To obtain an estimate of the overall diagnostic rate among all the studies and within specified subgroups, we used a random effects model of proportions. A generalized linear mixed model was estimated after logit transformation of the proportion of positive tests to total probands in each study38. Confidence intervals were estimated using the Clopper–Pearson exact binomial method. We used the year of publication as a numerical variable in a meta-regression model. Subgroup analyses were performed for several categorical variables, including phenotype group, quality score, study population, study design, cohort test characteristics, and testing strategy. All calculations were performed in R using the meta package39.

Evidence summaries and recommendations

A sub-team was formed to develop a preliminary set of recommendations based on the data gathered from the systematic evidence review. Evidence tables for each recommendation were created, which contained a summary of the supporting references identified through the systematic review.

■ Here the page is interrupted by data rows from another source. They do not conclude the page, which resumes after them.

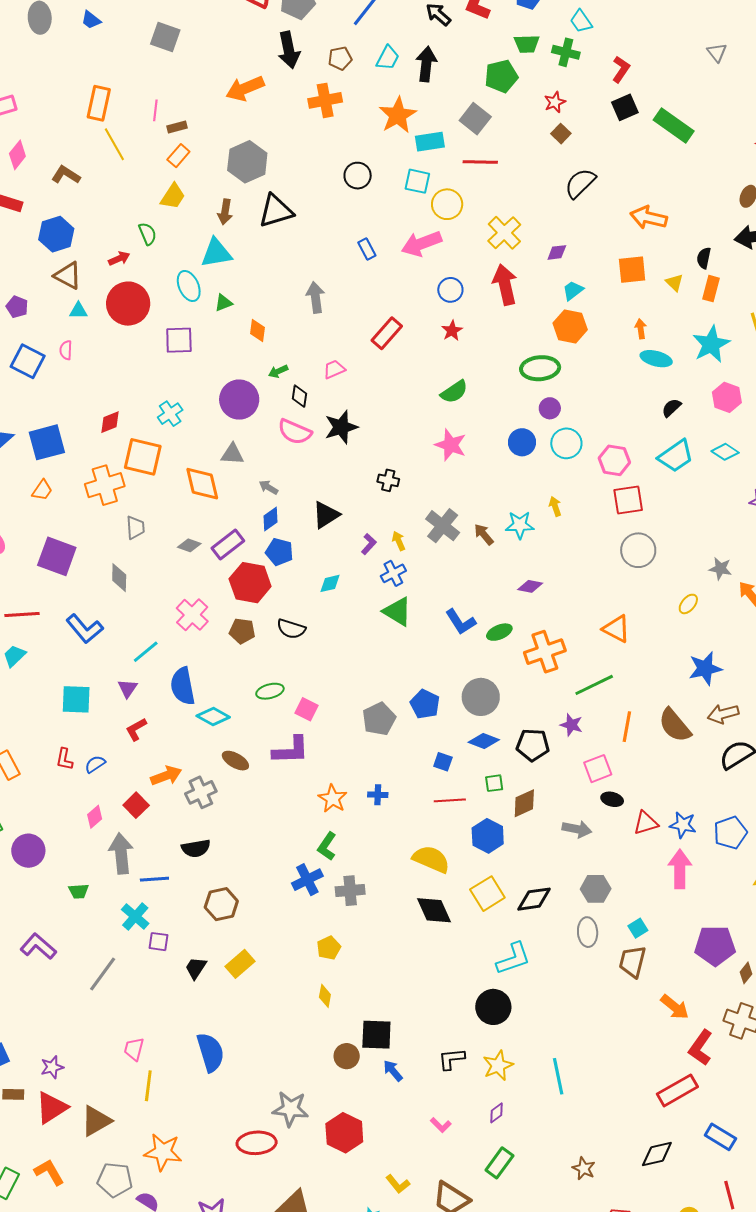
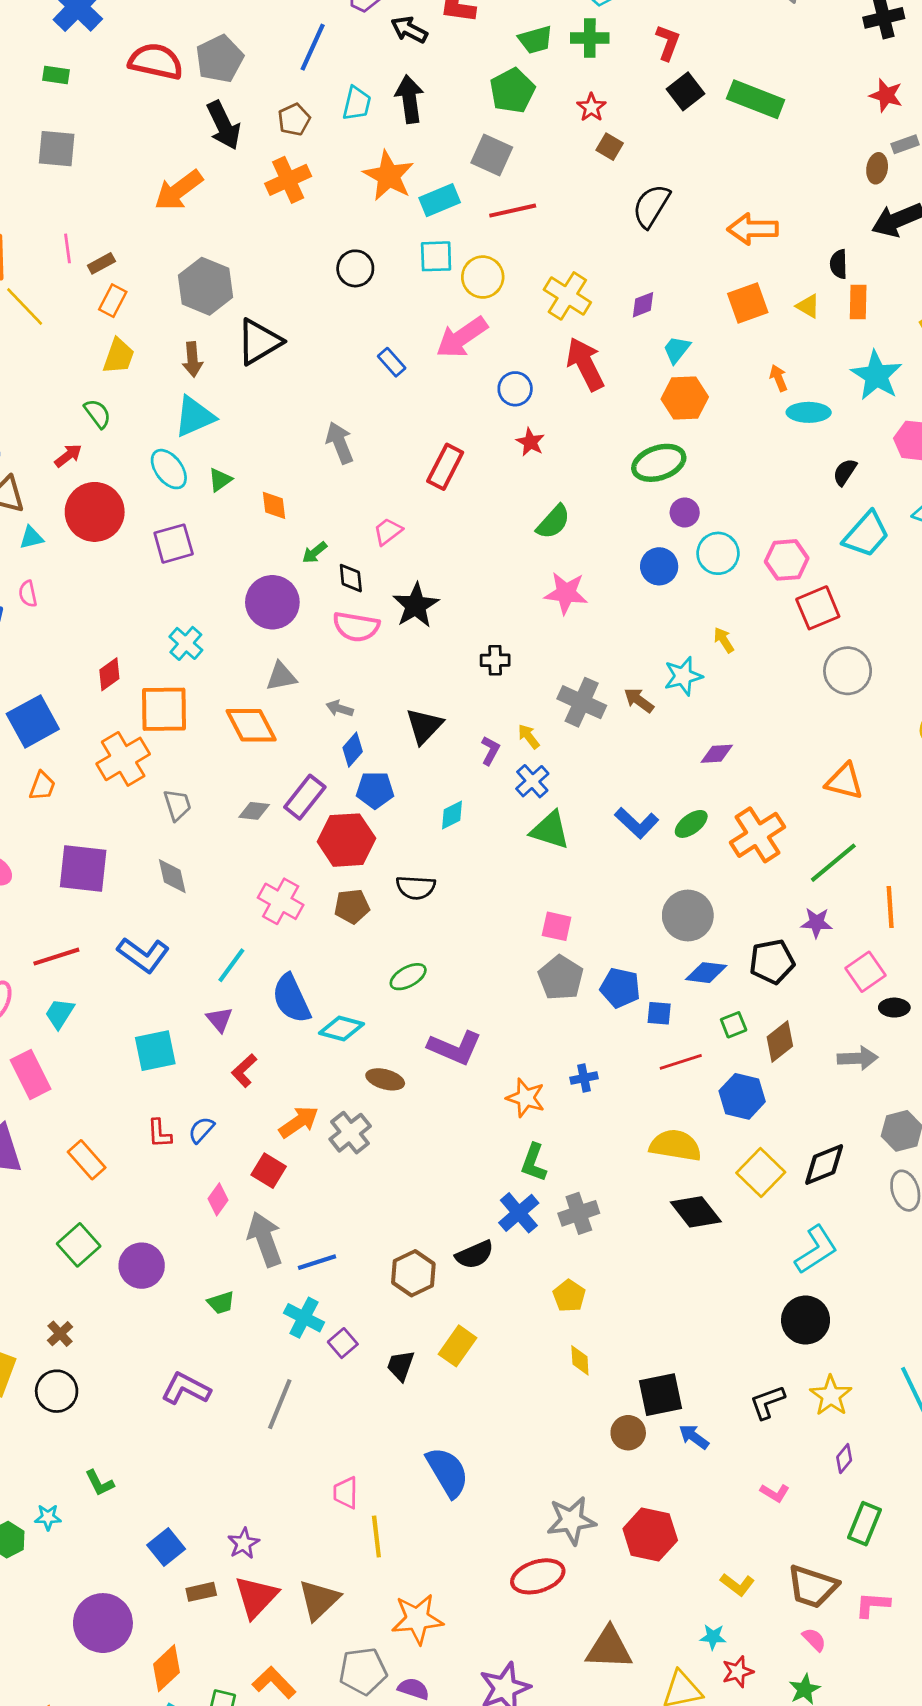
blue pentagon: (425, 704) -> (620, 988), moved
pink square: (307, 709) -> (557, 926), moved
purple L-shape: (291, 750) -> (455, 1048), turned 39
black semicircle: (196, 848) -> (475, 1255), moved
purple square: (158, 942) -> (343, 1343), turned -35

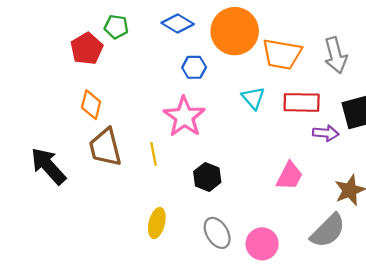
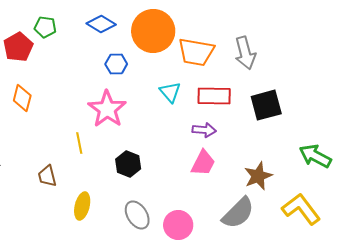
purple arrow: (326, 133) -> (204, 130), moved
brown trapezoid: (105, 147) -> (47, 176), moved, size x0.6

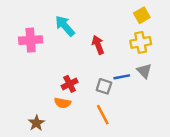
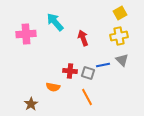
red cross: (70, 84) -> (70, 71), moved, turned 32

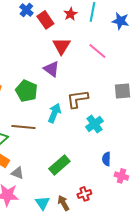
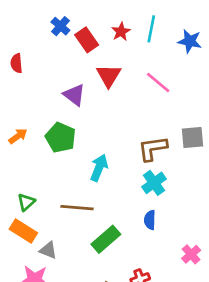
purple triangle: (51, 69) -> (74, 95), moved
brown L-shape: (77, 99) -> (153, 148), moved
brown line: (23, 127) -> (77, 208), moved
blue semicircle: (106, 159) -> (150, 220), moved
pink cross: (121, 176) -> (191, 254), turned 32

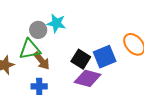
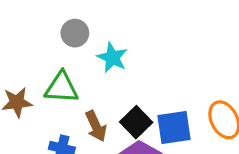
gray circle: (38, 30) -> (75, 33), moved
brown arrow: (42, 61) -> (96, 126), moved

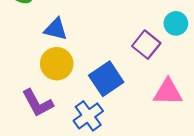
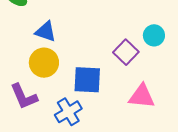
blue square: (106, 79) -> (87, 80), turned 32

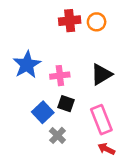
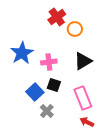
red cross: (70, 21) -> (57, 17), turned -30
orange circle: (97, 22) -> (75, 29), moved

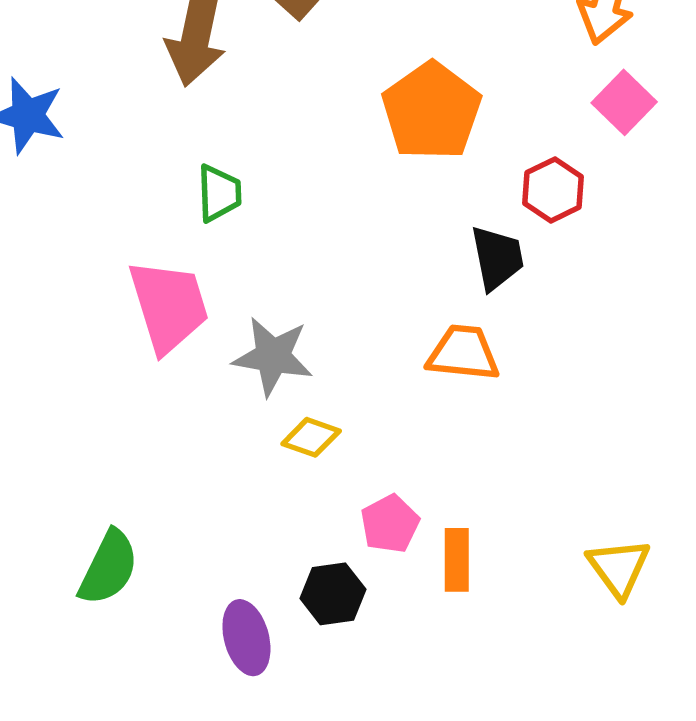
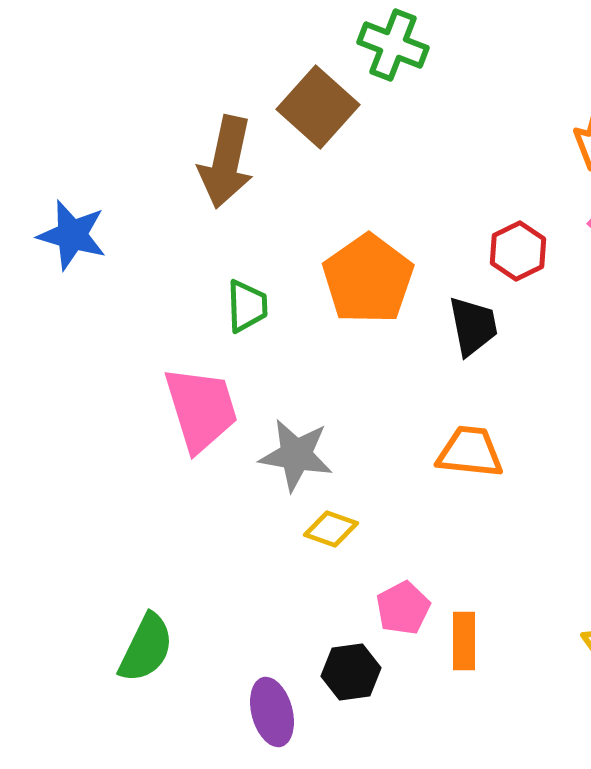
orange pentagon: (431, 111) -> (368, 279), moved
red hexagon: (553, 190) -> (518, 251), moved
black trapezoid: (497, 258) -> (473, 326), moved

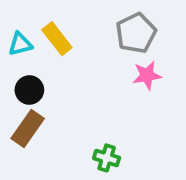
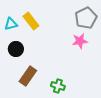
gray pentagon: (136, 33) -> (86, 18), moved
brown rectangle: (28, 129) -> (28, 76), moved

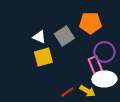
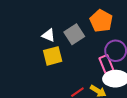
orange pentagon: (90, 23) -> (101, 21), turned 30

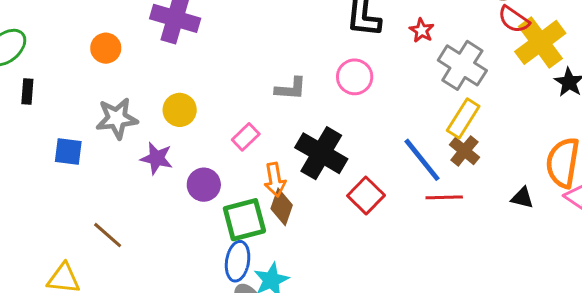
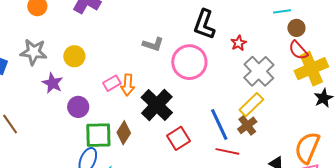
pink circle: (355, 77) -> (189, 62), size x1.5
gray L-shape: (291, 89) -> (153, 44), moved
orange arrow: (275, 180) -> (128, 85), moved

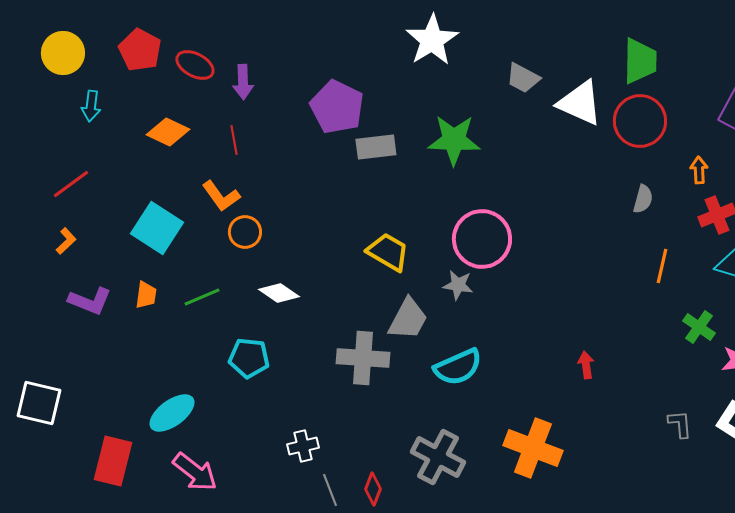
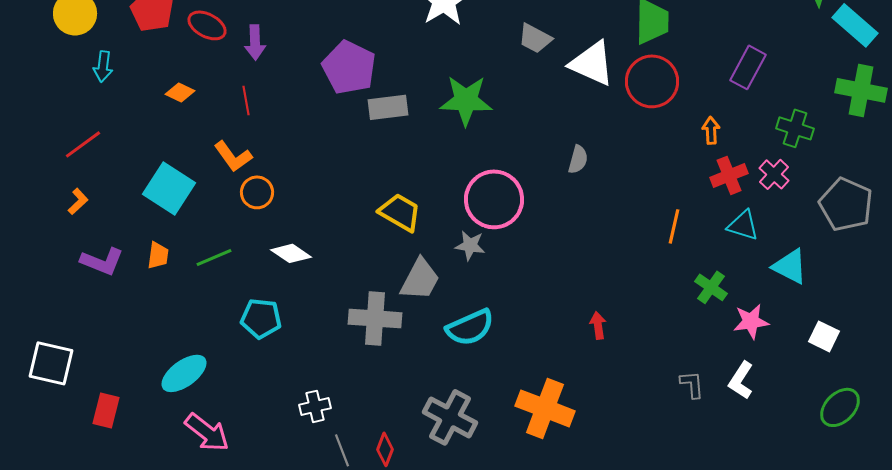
orange diamond: (168, 132) -> (180, 92), size x0.7
gray semicircle: (643, 199) -> (578, 159), moved
red rectangle: (113, 461) -> (106, 410), moved, size x0.7

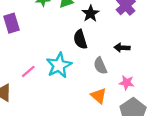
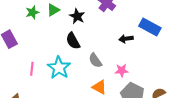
black arrow: (122, 48) -> (126, 39), moved
pink line: (28, 71) -> (32, 69), moved, turned -32

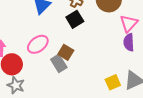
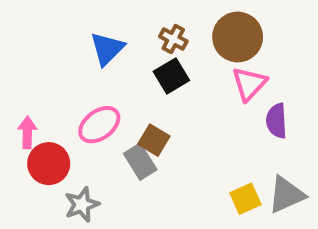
pink triangle: (129, 23) -> (249, 84), moved
gray star: (16, 85) -> (82, 204), moved, turned 30

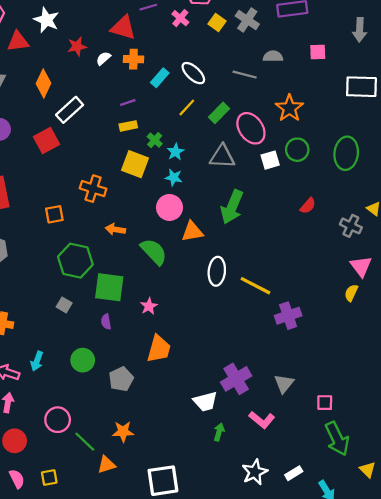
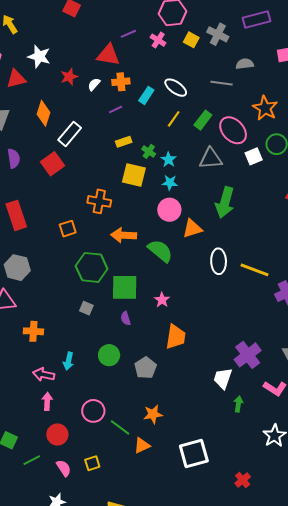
purple line: (128, 103) -> (116, 109), moved
orange arrow: (115, 229) -> (124, 235), size x1.4
white trapezoid: (205, 402) -> (223, 378), turned 130

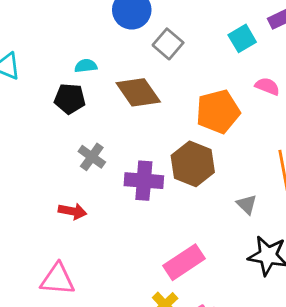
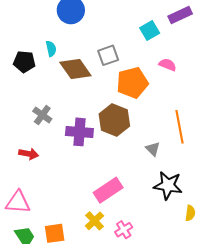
gray square: (168, 44) -> (108, 55), moved, turned 30
cyan semicircle: (86, 66) -> (51, 49), moved, turned 84
black pentagon: (70, 99) -> (24, 62), moved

Appropriateness rating rounds for recommendations

To assess how strongly the panel supported the recommendations and to achieve consensus, a series of ratings rounds were performed based on a modified ACR AC28 appropriate use methodology which is based on the Delphi method. First, members were asked to rate their level of agreement with each recommendation using the evidence tables described above and their personal clinical experience. This information was gathered using a web-based questionnaire where panel members were asked to rank their support on a nine-point Likert scale (1 – strongly disagree, 9 – strongly agree). Consensus was achieved when all panel members ranked each recommendation as either 8 (agree) or 9 (strongly agree). The questionnaire also contained free text comment boxes to capture individual feedback. Consistent with ACR AC algorithms, raters were asked to assume the following:

  • The primary assessment for diagnostic testing is the diagnostic utility, diagnostic accuracy, test performance, etc., of performing GS as a first-tier test

  • The patients do not have contraindications for GS

  • GS is available and accessible to all

  • GS is performed and results are interpreted by experts

  • The direct or indirect costs of GS are not considered as a benefit or harm when determining appropriateness.

When a recommendation failed to reach the level of consensus, the panel members were gathered to discuss the anonymized results and to resolve discrepancies. The panel was then asked to rank their level of agreement with the revised recommendation. This process of revising and ranking was repeated until a consensus was reached. The results of the ratings rounds for each recommendation can be seen in the Supplemental Results.

Reporting summary

Further information on research design is available in the Nature Research Reporting Summary linked to this article.